Juarés walked toward it, feeling the ground beneath his feet grow softer despite the drought evident to the eye, which Rodríguez had also pointed out as a detail to keep in mind during the investigation. Each step felt like an organic texture, as if he were walking on a carpet of dry moss hiding something slimy beneath. As he approached, the rhythmic breathing that had previously been an echo became a physical, deep sound that made the diaphragm of his own chest vibrate.

He stopped at the edge of the ledge. He turned on his pocket flashlight, and the beam of light descended faintly down the stone tunnel. The first glimpse revealed familiar bone shapes: broken femurs, yellowed skulls, ribs that looked like shattered cages. The well had no water, but the walls were covered in a black, shiny substance that pulsed. And then, the flashlight’s beam reached the bottom, about thirty feet down.

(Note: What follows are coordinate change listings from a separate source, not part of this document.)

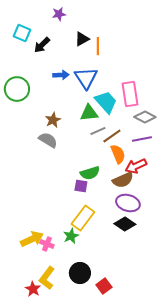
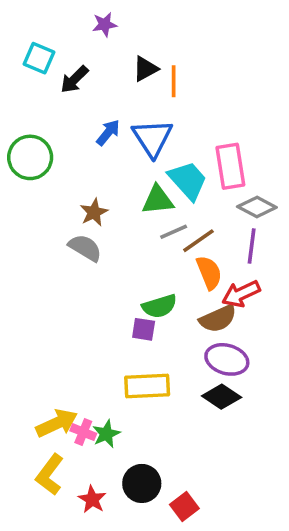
blue arrow: (61, 75) -> (108, 133), turned -49
purple line: (142, 139) -> (252, 246), turned -72
yellow rectangle: (83, 218) -> (147, 386), turned 50
green star: (71, 236) -> (106, 434), moved
yellow L-shape: (47, 278) -> (50, 475), moved
red star: (33, 289) -> (92, 499), moved

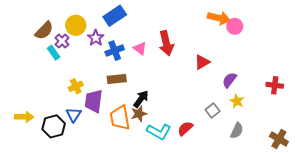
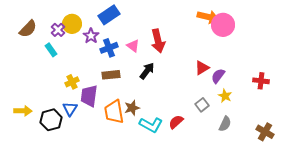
pink circle: (235, 26) -> (223, 25), size x1.5
brown semicircle: (44, 31) -> (28, 29), moved
purple cross: (62, 41) -> (58, 30), moved
red triangle: (202, 62) -> (202, 68), moved
black arrow: (141, 99) -> (147, 71), moved

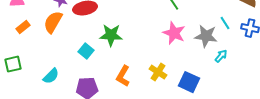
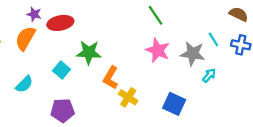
yellow cross: (158, 72) -> (128, 97), moved
cyan semicircle: (51, 76) -> (24, 84), moved
orange L-shape: (123, 76) -> (111, 78), moved

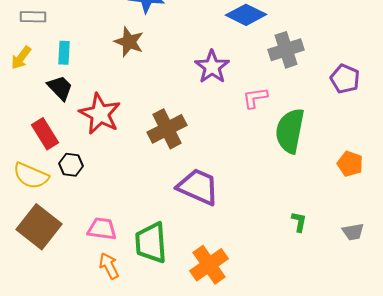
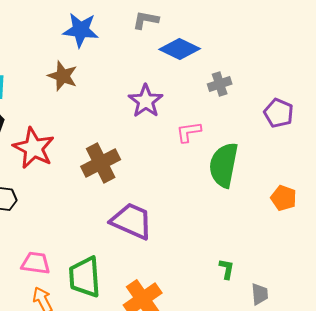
gray cross: (286, 50) -> (220, 84), size x0.7
green L-shape: (299, 222) -> (227, 269), moved
gray trapezoid: (353, 232) -> (260, 294), moved, turned -85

Given the suspicions beginning to take shape, Juarés thought of the treatises on chthonic entities: from pre-Columbian traditions to the hermetic texts of the Renaissance. He hoped—almost wished—to encounter something classifiable, something that fit within the framework of ancestral knowledge. A demon from Christian nomenclature had its place in the celestial hierarchy. A creature from the Islamic bestiary obeyed the laws of the Quran. Even the Great Old Ones that Lovecraft had stolen from Abdul Alhazred—his own ancestor, according to the family legend he never confirmed or denied—had their primordial logic. But what he saw defied every classification he could recall having studied in all that his decades-old book collection had to offer. It wasn’t that logic failed. It was that the object itself refused to be named. And what cannot be named cannot be controlled.

It looked like a man, but it wasn’t human. The translucent skin clinging to its ribs, its limbs too long, with joints that bent at angles that would imply fractures in a normal skeleton. The man—no, the thing, that being—had its eyes sewn shut with fishing line, but its mouth was open, sucking in and expelling air with supernatural force.

Juan Juarés took a step back, looking for a better angle for his camera, but the flashlight caught a final detail that left him paralyzed. On the creature’s forearm, beneath the grime and stretched skin, was an old tattoo, almost erased by time but still legible.

It was a coat of arms. And beneath it, a number, a date. The creature stopped breathing for a second. The entire house, behind Juarés, seemed to hold its breath with it. Then, from the bottom of the well, a voice that used no vocal cords but vibrated directly let out a scream that made him recoil quickly in a reflexive act, falling backward onto the floor. The moss wrapped itself around his arms as if consciously trapping him. Out of pure survival instinct, he pulled hard and managed to get to his feet.

“Rodríguez, you son of a bitch… Logical and natural… my f—” he gasped breathlessly as he searched the pockets of his raincoat for his handheld recorder.

It was clear the client hadn’t told him everything. They never did. The screams continued to rise from the bottom of the well. He found the small device in time to record the final gasps of the inhuman scream as it drew back toward the well. Having recorded that howl, he picked up his Nikon and walked toward the road, fixing his gaze on the dim lights of the town.

The driver was gone. It would be a long walk—it would do him good to clear his head, ponder what he had seen, and think through what he had and what he lacked. He would prepare himself better in town before returning. He should have come prepared, should have insisted on the details. But the urgency of the assignment, the tremor when mentioning that the townspeople had opened the well… Now he was beginning to understand why.

He needed more answers. To know what the hell the neighbors had awakened when they opened that well.